**AIM OF THE TASK**
Return the full listing, so that each line matches the original exactly.

*** Opening DATA FOR THIS TASK ***

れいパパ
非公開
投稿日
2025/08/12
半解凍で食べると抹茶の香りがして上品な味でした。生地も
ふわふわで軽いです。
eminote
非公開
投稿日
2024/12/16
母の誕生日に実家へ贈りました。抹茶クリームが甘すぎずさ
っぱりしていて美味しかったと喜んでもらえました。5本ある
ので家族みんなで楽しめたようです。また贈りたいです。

*** Closing DATA FOR THIS TASK ***

**EXERCISE RESPONSE**
れいパパ
非公開
投稿日
2025/08/12
半解凍で食べると抹茶の香りがして上品な味でした。生地も
ふわふわで軽いです。
eminote
非公開
投稿日
2024/12/16
母の誕生日に実家へ贈りました。抹茶クリームが甘すぎずさ
っぱりしていて美味しかったと喜んでもらえました。5本ある
ので家族みんなで楽しめたようです。また贈りたいです。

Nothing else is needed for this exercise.